Canadian companies are wanting to make deals and international businesses are looking to purchase in a low-loonie environment, but don’t expect that to create a wave of acquisitions this season.
A decline in excess of 30 per cent in the exchange rate from the Canadian dollar from the greenback makes it less expensive for American firms to scoop up their northern counterparts, as Lowe’s Cos Inc. did now with Quebec-based Rona Inc. Those familiar with deal activity say there’s been a noticeable uptick in American firms shopping around for opportunities in Canada.
The interested buyers range from strategics to private equity players, with most primarily interested in companies away from resource space.
“Recently we’ve seen a larger proportion of mid-tier U.S private equity firms within the Canadian marketplace, our sense is they’re searching for their traditional private targets,” said Doug Jenkinson, someone in Ernst & Young’s transaction advisory services practice in Canada.
This week already saw a high profile cope with the $3.2-billion purchase of home-improvement retailer Rona U.S.-based Lowe’s. Other deals previously month include a merger between Canadian waste management company Progressive Waste Solutions and Texas company, Waste Connections.
There is buzz within the Canadian market that buyers are kicking the tires of companies like a low loonie has made the deals much more enticing, says Barry Schwartz, chief investment officer at Baskin Wealth Management.
“I can tell you that I have numerous clients which are telling me they are focusing on private deals of U.S. and foreign acquisitions,” he explained. “There’s a lot of cash searching for a home. A forward-looking company, whether public use or private, will see there’s likely to be opportunities in Canada right now. You have to think that many publicly-traded companies within the U.S. and elsewhere are contemplating deals in Canada.”
The interest goes both ways. Jenkinson of Ernst & Young says that recent research by his firm, set to be officially released next week, shows that 56 per cent of Canadian firms surveyed are intending to sell non-core assets in the next 2 yrs, a notably higher number than the 49 per cent figure for global companies.
For foreign buyers, not only does the exchange rate make buying attractive, but equity valuations have fallen to multi-year lows for many companies. Canadian stocks dripped into a bear market recently (understood to be a drop of 20 percent or even more from the recent high), using the the S&P/TSX Composite Index now trading in a 2016 forward price-to-earnings ratio of 15.4, compared with more than 20.0 last year.
Finding an offer, however may prove more elusive.
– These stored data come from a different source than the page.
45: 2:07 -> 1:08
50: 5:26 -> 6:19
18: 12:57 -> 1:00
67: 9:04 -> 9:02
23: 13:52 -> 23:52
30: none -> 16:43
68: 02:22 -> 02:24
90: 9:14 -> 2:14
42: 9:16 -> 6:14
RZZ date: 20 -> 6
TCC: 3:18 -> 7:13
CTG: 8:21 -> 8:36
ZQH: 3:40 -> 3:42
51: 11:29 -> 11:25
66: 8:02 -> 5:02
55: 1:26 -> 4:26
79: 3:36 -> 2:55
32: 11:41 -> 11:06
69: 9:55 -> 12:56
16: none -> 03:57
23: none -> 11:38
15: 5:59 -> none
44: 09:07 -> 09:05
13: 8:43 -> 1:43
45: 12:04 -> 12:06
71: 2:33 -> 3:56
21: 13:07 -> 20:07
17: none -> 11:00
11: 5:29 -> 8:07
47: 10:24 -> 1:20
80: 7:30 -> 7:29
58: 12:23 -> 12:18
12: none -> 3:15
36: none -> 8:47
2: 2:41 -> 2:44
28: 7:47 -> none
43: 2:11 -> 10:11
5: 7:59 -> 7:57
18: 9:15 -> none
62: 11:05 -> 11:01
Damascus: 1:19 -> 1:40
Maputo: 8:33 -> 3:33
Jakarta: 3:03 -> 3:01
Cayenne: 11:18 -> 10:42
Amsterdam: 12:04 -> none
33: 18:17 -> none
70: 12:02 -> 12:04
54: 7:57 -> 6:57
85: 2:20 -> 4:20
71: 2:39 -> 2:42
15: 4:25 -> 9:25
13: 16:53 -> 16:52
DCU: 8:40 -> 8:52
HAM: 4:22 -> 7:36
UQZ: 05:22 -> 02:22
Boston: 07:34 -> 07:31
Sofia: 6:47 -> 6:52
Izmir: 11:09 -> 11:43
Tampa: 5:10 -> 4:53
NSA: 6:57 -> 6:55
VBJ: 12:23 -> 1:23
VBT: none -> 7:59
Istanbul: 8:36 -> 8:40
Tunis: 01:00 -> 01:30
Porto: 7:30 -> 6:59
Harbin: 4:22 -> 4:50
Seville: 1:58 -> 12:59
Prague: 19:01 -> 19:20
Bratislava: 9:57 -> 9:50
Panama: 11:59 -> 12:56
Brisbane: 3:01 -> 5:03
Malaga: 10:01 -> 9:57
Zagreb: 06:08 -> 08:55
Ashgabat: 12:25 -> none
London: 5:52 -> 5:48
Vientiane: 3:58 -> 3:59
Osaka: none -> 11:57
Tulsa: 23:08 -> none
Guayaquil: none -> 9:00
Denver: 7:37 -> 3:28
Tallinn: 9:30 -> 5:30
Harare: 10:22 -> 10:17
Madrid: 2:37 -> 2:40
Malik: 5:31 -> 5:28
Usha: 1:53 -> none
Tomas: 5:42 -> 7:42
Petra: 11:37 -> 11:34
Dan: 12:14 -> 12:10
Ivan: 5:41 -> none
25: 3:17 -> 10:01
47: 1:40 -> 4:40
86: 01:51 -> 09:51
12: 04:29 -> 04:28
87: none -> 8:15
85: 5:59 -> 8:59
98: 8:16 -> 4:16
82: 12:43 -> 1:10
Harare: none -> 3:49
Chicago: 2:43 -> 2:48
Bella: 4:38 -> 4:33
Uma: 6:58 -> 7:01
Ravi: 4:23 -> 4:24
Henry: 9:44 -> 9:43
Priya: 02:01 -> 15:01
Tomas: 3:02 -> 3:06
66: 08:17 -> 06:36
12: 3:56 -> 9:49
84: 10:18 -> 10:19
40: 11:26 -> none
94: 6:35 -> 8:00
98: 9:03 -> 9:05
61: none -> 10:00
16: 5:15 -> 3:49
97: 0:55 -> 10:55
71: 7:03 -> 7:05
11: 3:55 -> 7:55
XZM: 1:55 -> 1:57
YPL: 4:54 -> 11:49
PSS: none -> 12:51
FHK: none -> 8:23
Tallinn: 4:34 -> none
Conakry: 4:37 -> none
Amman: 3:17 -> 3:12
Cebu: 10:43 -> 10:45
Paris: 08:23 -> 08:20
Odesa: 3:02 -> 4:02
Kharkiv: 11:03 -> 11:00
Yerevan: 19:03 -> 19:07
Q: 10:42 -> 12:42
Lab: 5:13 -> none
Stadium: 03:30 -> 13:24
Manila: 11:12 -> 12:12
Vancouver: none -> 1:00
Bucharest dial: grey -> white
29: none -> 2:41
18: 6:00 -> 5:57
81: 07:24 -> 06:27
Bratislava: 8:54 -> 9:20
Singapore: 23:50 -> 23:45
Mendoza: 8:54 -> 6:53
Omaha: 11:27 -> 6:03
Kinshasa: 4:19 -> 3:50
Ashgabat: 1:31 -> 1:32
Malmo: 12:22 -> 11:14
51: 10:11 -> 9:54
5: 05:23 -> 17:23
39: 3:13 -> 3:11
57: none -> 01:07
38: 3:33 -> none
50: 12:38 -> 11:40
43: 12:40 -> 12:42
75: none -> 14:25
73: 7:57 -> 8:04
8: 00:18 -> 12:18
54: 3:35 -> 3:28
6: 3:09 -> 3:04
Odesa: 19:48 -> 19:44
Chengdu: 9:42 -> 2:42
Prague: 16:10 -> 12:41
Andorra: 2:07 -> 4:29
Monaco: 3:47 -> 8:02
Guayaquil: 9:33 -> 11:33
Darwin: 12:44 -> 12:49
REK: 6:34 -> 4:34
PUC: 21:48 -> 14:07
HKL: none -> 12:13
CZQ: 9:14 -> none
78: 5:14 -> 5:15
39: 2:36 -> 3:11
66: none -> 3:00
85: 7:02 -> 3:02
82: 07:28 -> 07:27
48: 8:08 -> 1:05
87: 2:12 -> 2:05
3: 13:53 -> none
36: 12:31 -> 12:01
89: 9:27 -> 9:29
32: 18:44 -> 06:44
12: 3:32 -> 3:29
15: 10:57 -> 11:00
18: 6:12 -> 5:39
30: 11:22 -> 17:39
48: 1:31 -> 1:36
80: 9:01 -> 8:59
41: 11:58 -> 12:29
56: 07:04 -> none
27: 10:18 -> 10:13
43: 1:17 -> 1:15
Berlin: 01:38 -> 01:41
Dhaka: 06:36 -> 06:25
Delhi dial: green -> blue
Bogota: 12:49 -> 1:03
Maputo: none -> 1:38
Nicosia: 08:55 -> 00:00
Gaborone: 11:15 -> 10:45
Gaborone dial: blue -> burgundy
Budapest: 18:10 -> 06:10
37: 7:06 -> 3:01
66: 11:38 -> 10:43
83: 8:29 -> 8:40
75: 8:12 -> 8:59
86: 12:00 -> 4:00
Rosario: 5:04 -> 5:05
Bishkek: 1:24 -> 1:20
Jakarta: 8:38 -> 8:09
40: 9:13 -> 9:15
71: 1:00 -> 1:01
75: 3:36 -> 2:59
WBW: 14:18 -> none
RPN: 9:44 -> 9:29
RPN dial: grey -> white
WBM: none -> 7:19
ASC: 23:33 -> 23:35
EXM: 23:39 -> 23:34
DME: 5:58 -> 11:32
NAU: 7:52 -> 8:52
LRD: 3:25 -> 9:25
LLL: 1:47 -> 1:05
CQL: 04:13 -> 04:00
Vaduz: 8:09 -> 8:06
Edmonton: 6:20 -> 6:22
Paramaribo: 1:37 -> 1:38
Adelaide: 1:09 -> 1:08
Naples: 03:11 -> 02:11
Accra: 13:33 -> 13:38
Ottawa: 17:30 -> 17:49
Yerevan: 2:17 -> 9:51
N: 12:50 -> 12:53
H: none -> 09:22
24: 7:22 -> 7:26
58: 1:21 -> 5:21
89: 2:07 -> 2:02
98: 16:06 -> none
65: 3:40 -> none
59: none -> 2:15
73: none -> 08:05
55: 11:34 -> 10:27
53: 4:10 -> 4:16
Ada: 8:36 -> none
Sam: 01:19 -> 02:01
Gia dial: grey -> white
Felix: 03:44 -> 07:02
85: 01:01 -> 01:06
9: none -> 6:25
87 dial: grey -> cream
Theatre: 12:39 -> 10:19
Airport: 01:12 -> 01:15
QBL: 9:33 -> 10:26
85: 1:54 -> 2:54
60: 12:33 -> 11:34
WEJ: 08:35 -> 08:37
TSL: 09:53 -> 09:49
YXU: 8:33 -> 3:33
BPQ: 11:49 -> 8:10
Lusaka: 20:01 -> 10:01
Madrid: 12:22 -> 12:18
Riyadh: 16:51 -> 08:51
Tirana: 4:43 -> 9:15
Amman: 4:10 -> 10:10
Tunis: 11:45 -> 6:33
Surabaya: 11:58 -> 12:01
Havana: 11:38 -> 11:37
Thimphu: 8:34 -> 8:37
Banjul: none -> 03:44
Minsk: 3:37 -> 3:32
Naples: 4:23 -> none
Interest doesn’t necessarily translate to a coming rise in mergers and acquisitions this year.
“The issue is there’s not too many options just because a lot of our great Canadian names are voting shares, owner operated,” Schwartz said. “They’d really have to get a spectacular offer to even contemplate being purchased, since you give up equity for money, now you got this cash, and you have to pay for a bunch of capital gains unless they go for equity within the new company.”
Two of the very most beaten down sectors, energy and mining, meanwhile, are unlikely to determine much buyer interest. When they offer foreign firms some the steepest discounts, Jenkinson asserted he is seeing fewer prospective buyers shopping around for energy deals.
Schwartz asserted if activity does pick up in that space, he sees it coming from private equity finance players searching for the assets of bankrupt companies.
Other complications that may put a lid around the number of deals this year range from the fact that some of the more appealing names that foreign buyers might be thinking about – Telus Corp. and Canadian National Railway Co., for instance, says Schwartz – are deemed to be strategic assets through the Canadian government and not on the market.
American firms may also be switched off if they agree with many economists the loonie will remain weak from the U.S. dollar for an longer timeframe of your time. While a preliminary purchase may be cheaper for foreign buyers, repatriated earnings from Canadian operations will also be worth less as long as the loonie remains low.
“There’s always prospective buyers on the prowl, however i wouldn’t expect to see a big upswing in foreign takeovers this season,” said David Madani, senior Canadian economist at Capital Economics.
He added that, even though many information mill trading at low valuations, trying to determine the true value of Canadian businesses in the present environment can be challenging, that might divide both sides.
“When we’re talking about energy companies for example, no one can accurately predict what these companies are worth at this time, because no one can predict the need for oil three or five years in the future,” Madani said. “Yes, at the margin, the drop in the Canadian dollar vis–vis the U.S. dollar makes things more attractive from the foreign investment point of view, but you need to look at other pieces of the puzzle.”